Since the global financial crisis, China's economy has played an enormously important role as a driver of global growth. In 2010, it surpassed Japan's to become the second largest in the world and, last year, accounted for roughly a quarter of global GDP growth. Yet, among the currencies of the world's six largest economies, China's yuan is the only one that isn't widely accepted around the world and traded with ease.
China's authorities have been working hard to change that, invoking concerns from many that the yuan could soon supplant the dollar as the leading global reserve currency. To aid in this process, China has one crucial weapon at its disposal – the financial center of Hong Kong.
Over the past three years, the yuan's role in international trade and finance has grown significantly. This so-called process of "internationalizing" the yuan has accelerated dramatically, albeit from a very low base. Much of this progress owes to policy actions taken by China's authorities, who have taken numerous steps to promote the currency on the international stage. Indeed, as Harvard professor Jeffrey Frankel has pointed out, the Chinese government's rigorous use of policy to promote its currency's internationalization is historically unprecedented.
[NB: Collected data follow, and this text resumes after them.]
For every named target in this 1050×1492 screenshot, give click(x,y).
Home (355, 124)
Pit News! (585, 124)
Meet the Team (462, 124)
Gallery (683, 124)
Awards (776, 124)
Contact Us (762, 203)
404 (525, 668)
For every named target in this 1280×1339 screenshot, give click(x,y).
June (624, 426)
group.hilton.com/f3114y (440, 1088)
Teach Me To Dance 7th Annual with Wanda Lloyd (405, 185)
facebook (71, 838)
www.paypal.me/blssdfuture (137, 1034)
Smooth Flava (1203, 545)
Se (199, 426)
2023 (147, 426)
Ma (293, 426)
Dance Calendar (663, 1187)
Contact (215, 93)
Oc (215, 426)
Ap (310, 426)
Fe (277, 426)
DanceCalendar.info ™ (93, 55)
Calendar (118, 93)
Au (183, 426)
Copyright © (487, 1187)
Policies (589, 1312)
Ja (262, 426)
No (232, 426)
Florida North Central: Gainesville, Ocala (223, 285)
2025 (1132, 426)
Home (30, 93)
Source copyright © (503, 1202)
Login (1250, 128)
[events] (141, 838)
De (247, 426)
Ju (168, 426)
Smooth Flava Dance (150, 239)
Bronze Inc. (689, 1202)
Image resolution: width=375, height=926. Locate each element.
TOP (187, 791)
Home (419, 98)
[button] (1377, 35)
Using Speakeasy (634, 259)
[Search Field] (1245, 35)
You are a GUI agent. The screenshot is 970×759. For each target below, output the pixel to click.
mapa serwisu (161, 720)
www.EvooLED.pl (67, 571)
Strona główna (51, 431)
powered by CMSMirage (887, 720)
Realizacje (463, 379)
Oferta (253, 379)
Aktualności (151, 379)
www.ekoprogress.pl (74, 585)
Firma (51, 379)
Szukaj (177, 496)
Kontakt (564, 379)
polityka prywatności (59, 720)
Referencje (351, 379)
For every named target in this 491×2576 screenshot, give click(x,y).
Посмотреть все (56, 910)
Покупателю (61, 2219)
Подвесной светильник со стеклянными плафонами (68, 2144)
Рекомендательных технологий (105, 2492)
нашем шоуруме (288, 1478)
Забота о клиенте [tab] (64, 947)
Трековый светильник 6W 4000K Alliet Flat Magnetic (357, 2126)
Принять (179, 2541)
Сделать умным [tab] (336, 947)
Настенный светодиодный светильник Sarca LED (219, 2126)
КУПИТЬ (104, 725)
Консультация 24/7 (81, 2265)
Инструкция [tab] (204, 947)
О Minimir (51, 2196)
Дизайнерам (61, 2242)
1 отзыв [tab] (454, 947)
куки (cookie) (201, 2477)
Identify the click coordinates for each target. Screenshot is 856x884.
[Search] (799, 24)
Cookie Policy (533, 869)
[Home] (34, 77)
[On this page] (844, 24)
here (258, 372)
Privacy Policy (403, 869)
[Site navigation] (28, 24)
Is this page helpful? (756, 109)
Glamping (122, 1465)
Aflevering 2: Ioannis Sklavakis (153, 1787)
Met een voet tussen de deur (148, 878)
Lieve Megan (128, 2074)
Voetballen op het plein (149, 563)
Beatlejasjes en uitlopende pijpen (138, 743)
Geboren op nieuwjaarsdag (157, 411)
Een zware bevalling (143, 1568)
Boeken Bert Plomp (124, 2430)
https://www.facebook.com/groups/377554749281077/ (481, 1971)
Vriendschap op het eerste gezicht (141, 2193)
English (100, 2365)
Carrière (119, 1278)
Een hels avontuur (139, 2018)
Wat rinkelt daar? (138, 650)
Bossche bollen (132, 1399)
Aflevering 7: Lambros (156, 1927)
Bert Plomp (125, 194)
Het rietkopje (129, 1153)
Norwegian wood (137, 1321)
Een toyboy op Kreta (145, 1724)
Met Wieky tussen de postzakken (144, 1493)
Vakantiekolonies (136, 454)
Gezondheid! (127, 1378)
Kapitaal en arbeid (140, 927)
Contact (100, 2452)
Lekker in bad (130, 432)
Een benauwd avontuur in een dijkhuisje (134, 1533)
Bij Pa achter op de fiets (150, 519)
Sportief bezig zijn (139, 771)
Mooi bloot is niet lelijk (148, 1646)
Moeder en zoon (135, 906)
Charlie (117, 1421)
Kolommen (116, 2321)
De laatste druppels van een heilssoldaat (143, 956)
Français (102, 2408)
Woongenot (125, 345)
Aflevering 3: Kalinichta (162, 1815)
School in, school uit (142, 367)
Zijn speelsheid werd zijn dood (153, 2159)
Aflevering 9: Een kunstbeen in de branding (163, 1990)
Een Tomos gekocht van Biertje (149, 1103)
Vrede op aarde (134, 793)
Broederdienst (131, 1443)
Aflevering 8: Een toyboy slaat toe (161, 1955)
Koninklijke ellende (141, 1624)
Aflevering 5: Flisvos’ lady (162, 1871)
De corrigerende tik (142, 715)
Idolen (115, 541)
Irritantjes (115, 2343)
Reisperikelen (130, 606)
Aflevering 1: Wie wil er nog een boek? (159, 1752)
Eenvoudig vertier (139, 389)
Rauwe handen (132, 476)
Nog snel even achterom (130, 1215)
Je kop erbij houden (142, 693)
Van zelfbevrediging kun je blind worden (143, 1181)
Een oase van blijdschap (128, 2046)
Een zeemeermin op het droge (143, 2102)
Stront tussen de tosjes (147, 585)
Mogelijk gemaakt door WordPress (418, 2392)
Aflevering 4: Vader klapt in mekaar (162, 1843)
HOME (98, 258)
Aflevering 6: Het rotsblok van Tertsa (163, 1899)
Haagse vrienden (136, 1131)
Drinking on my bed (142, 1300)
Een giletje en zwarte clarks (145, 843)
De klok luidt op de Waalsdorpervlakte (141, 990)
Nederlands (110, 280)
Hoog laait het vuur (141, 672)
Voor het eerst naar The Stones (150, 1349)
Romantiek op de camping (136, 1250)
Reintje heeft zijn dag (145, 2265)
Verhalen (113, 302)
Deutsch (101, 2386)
While the yuan is still far from internationalized and has a long way to go before assuming an important role as a global currency, progress thus far has been impressive. A large part of this success owes to China's crucial access to the special administrative region (SAR) of Hong Kong. In fact, the region, one of the premier international financial hubs, has proved extremely useful as an experimental resource in widening the international scope of China's currency.
Hong Kong rising
Currently, the yuan trades in two major markets -- the onshore, or CNY, market, and the offshore, or CNH, market in Hong Kong. Onshore trade is managed by China's central bank and occurs through the China Foreign Exchange Trade System. Offshore trade is carried out primarily on the Hong Kong Interbank market.
Unlike the onshore marketplace, which has to comply with capital account restrictions, the offshore market is burdened with fewer regulations and remains free of direct government intervention. As early as 2004, Hong Kong residents were allowed to open yuan-denominated deposit accounts. Since that time, a number of measures have been put in place to relax cross-border restrictions between Hong Kong and the Mainland. Currently, both cross-border trade transactions and bond issuances can be denominated in yuan.
Hong Kong's importance to China's yuan trade has increased dramatically in just the past couple of years. Since 2009, offshore yuan deposits in Hong Kong have soared from next to nothing to nearly 10% of total bank deposits. Similarly, yuan trade settlement leapt from just 2% of China's trade, to 9% last year. And, in the first quarter of 2011, Hong Kong financial institutions accounted for a whopping 86% of Chinese trade settled in yuan, up from 73% in 2010.
Dim sum bonds
Another major way that Hong Kong plays a role in promoting the yuan as an international currency is through yuan-denominated bond issuance. The issuance of these bonds, commonly referred to as dim sum bonds, has seen a rapid and dramatic rise in recent years. From 2007 to 2010, issuance nearly tripled, coming in at $6 billion in 2010.
Caterpillar , McDonalds, Tesco, and several international banks are among the host of multinationals that have already experimented with issuing dim sum bonds. But, while the rising importance of the dim sum bond marketplace is a promising development in the yuan's journey to gaining a dominant position in trade and financial transactions within Asia, the market still remains minuscule on an international scale.
Though many had heralded the emergence of the dim sum bond market as a major turning point, recent data suggest a fledgling marketplace that has a long way to go. According to Fitch Ratings, dim sum bond issuance in Hong Kong has plunged 55% so far this year, compared to the same period last year.
Many, perhaps most, investors were buying these bonds hoping to profit from an appreciation in the value of the yuan. But, with a marked decline in China's economic growth, the yuan has appreciated only modestly against the dollar this year, making this prospect much less attractive.
Overall, the breadth of dim sum bond issuance remains narrow, with the majority still carried out by financial institutions, as opposed to corporations. Moreover, there is convincing evidence that a large share of cross-border yuan settlement is carried out with the intent to profit from exchange rate arbitrage opportunities that exist between onshore companies and their subsidiaries in Hong Kong. When these nuances are taken together, they imply that offshore yuan usage is still relatively small and has a very long way to go before it can rival the dollar or euro.